Want to exit your car lease gracefully? Here’s what you need to know:

1. Check your lease terms

Some companies, like Honda Financial Services (the financing arm of Honda Motor Co. (HMC)), allow lease transfers or assumptions only under special circumstances. Other companies allow lease assumptions but not in the final year of your contract. Or they keep the original lessee accountable if the new one stops making payments.

The latter should be a red flag for any lease holder, says Tarry E. Shebesta, president of LeaseCompare.com. “When you do an assumption, make sure you’re totally off the hook, so if they turn it in and they owe miles and wear and tear, you’re not still on the hook.”

In addition to that, you can expect to pay fees for transfering your lease. Those usually run up to a few hundred dollars, but that’s often negotiable with the person who assumes your lease, Shebesta says.

LeaseTrader has a chart showing restrictions and fees for various car companies; however, it’s smart to check your own contract, too.

2. Post your listing

In addition to LeaseTrader.com, you can also use SwapaLease.com. You’ll want to have your lease contract in front of you for filling out internet forms with information like lease terms, model, make, and more.

Stiberman says most of the leases listed on LeaseTrader.com are transferred within two to three weeks of when they’re first listed. “Some deals will never get out, but you have the deals that get out quickly,” he says. “Demand for these cars is high. It makes so much financial sense to take over a lease, because there’s no down payment and the terms are shorter.”

That’s why it’s generally easier for lessees with low mileage and a shorter time frame to find a match. Not surprisingly, it’s been challenging for Cash for Clunkers lessees to exit their five-year leases after just a year. According to Stiberman, “unless you have a very appealing monthly payment or a lot of mileage available, it’s going to be very difficult to persuade another lessee to take over your lease.”

3. Get the car inspected

Many leases are transferred across state lines, so you’ll want to get the vehicle inspected before transporting it to the new lessee. Depending on the situation, you might be transporting the car yourself or paying a shipping company.

“Whoever assumes that lease is [usually] going to be on the hook for any wear and tear charges,” says Shebesta. “But the person who’s letting the lease go wants to take care of everything.” Shebesta recommends taking the car to an authorized dealer for inspection and repairs, if necessary.

4. Consider the tax implications

In addition to coordinating transportation, out-of-state lease transfers introduce another challenge: taxes. Some states tax a car lease based on the upfront purchase price and others base it on the monthly payment. Transferring a lease to someone in the same state generally involves few, if any, tax complications. But out-of-state transfers get tricky when one state taxes one way and the other state has a different system. Even if the two states are on the same system, the tax could go up or down, so the new lessee will want to know that.

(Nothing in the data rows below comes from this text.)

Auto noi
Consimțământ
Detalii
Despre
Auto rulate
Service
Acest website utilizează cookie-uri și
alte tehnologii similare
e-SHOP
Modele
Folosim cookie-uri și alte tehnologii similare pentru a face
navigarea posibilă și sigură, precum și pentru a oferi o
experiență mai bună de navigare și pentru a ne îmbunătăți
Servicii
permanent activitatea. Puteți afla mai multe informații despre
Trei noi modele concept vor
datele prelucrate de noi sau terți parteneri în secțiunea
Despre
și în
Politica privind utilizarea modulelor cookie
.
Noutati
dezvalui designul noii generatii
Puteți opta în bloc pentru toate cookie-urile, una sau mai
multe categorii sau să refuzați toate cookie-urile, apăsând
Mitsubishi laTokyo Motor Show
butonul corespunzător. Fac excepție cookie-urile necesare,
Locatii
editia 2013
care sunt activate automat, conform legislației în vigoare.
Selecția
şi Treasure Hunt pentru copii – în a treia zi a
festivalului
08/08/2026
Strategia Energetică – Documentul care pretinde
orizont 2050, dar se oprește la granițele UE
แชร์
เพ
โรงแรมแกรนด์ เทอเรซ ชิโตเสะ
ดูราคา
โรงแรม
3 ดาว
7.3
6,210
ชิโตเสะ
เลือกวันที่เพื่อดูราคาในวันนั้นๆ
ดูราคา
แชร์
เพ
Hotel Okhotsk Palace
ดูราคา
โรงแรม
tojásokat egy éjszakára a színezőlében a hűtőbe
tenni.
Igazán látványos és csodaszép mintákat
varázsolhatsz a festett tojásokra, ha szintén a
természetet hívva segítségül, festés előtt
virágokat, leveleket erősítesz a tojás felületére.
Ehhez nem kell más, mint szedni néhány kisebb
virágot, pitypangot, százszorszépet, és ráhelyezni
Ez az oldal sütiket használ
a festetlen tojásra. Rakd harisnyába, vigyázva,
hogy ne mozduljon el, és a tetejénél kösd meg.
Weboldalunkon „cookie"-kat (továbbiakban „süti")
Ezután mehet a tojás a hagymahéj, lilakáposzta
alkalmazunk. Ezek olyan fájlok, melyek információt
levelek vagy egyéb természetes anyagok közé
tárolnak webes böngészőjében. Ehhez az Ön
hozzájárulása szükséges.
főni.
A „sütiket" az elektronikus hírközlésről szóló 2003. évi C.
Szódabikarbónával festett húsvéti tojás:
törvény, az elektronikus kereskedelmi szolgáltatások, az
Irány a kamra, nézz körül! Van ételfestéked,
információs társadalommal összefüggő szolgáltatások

Figuring out all that stuff in itself may be frustrating to deal with. “The problem is, it depends on who you talk to at the DMV,” explains Shebesta. “You may call the DMV three times and get three different answers to the same question. And if you’re paying on the monthly payment and you go into a state that collects upfront, that’s where it’s going to get shady.” Whatever the tax situation, Shebasta suggests that the new lessee get the rules in writing from the state’s department or registry of motor vehicles.

In most cases, transferring your lease makes more sense than paying for parking, insurance, and a car you don’t use or simply dumping the vehicle at the dealership and stopping payments (that’s called a voluntary repossession and it will impact your credit). In case you find yourself negotiating with your leasing company, Stiberman offers this word of warning: “Don’t roll over your lease into your next car.” Instead, see if you can finish the lease or transfer it to someone else.

Susan Johnston is a Boston-based freelance writer who covers business and lifestyle topics.